======== Provided entries

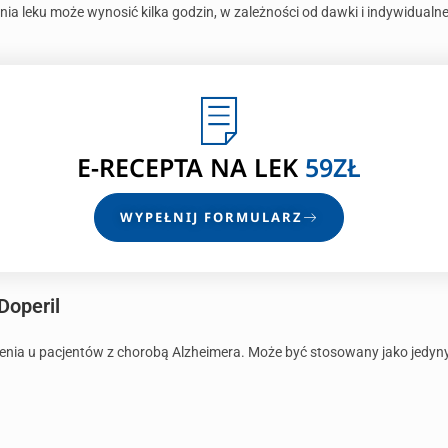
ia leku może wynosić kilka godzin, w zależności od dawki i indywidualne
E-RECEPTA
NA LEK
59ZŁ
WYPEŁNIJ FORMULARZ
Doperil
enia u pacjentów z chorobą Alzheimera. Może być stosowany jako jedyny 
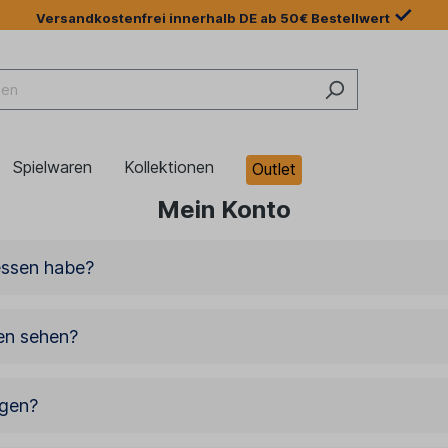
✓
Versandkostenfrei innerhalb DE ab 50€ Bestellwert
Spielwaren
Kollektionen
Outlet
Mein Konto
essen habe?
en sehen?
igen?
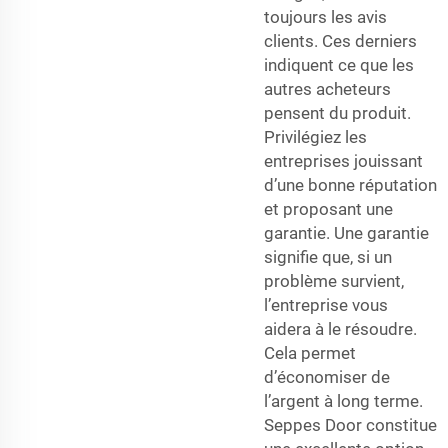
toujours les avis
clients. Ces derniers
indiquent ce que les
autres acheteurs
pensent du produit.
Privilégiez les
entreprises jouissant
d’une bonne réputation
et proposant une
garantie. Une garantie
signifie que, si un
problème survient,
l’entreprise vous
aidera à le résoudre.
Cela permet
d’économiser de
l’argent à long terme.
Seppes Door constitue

================
======== Provided entries

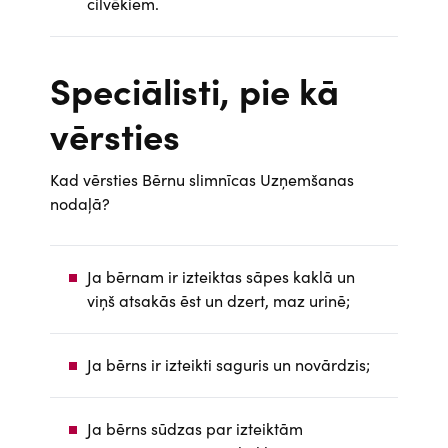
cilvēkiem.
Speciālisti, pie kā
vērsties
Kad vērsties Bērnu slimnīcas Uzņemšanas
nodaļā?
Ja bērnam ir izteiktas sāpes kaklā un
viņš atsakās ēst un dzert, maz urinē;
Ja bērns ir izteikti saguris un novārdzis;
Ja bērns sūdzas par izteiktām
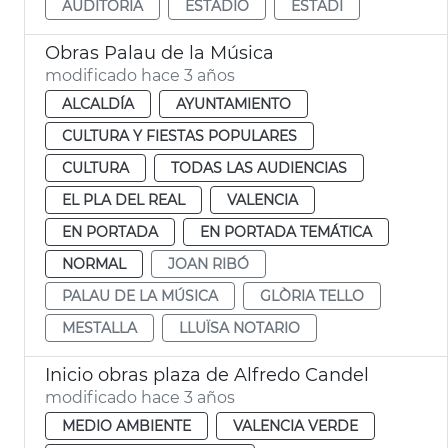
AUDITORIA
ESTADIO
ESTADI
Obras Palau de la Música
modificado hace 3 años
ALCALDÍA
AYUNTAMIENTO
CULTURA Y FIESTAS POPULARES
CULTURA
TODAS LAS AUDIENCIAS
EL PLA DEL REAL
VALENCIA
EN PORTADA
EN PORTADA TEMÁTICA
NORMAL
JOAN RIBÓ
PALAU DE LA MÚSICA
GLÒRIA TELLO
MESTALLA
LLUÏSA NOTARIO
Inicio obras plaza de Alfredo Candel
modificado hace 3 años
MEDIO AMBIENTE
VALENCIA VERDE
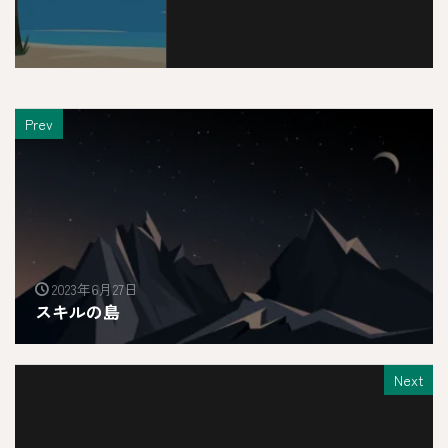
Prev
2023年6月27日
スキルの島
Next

================
======== Provided entries

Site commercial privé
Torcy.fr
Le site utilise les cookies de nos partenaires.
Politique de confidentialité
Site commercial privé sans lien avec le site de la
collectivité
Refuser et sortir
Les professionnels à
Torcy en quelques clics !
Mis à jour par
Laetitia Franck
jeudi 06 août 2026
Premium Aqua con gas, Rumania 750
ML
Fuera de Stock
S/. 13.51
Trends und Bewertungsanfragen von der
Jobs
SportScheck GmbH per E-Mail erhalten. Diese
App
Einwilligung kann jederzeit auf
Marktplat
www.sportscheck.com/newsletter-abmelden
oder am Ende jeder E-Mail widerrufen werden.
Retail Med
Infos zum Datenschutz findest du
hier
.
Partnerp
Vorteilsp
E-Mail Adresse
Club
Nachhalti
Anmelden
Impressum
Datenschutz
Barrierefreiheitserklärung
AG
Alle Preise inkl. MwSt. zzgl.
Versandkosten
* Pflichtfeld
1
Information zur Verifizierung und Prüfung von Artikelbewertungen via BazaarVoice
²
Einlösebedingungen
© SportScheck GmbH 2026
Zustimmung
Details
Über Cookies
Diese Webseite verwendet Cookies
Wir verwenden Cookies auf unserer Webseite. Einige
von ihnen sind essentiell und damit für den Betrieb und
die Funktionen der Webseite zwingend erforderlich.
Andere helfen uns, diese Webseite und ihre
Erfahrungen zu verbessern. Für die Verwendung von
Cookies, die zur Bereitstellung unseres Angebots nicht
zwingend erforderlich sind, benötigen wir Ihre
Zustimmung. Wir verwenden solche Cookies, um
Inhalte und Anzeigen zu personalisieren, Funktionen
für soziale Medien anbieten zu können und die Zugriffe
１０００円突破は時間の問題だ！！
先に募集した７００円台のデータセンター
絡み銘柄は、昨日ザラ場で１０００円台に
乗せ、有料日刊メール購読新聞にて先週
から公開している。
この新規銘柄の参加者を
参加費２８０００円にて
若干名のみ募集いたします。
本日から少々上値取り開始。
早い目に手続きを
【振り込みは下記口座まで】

================

Action item> Word for word, restate the lines of the data above that fall between the line holding "Laetitia Franck" and the line holding "Cookies, die zur", inclusive, and no other lines.

Output below>
Laetitia Franck
jeudi 06 août 2026
Premium Aqua con gas, Rumania 750
ML
Fuera de Stock
S/. 13.51
Trends und Bewertungsanfragen von der
Jobs
SportScheck GmbH per E-Mail erhalten. Diese
App
Einwilligung kann jederzeit auf
Marktplat
www.sportscheck.com/newsletter-abmelden
oder am Ende jeder E-Mail widerrufen werden.
Retail Med
Infos zum Datenschutz findest du
hier
.
Partnerp
Vorteilsp
E-Mail Adresse
Club
Nachhalti
Anmelden
Impressum
Datenschutz
Barrierefreiheitserklärung
AG
Alle Preise inkl. MwSt. zzgl.
Versandkosten
* Pflichtfeld
1
Information zur Verifizierung und Prüfung von Artikelbewertungen via BazaarVoice
²
Einlösebedingungen
© SportScheck GmbH 2026
Zustimmung
Details
Über Cookies
Diese Webseite verwendet Cookies
Wir verwenden Cookies auf unserer Webseite. Einige
von ihnen sind essentiell und damit für den Betrieb und
die Funktionen der Webseite zwingend erforderlich.
Andere helfen uns, diese Webseite und ihre
Erfahrungen zu verbessern. Für die Verwendung von
Cookies, die zur Bereitstellung unseres Angebots nicht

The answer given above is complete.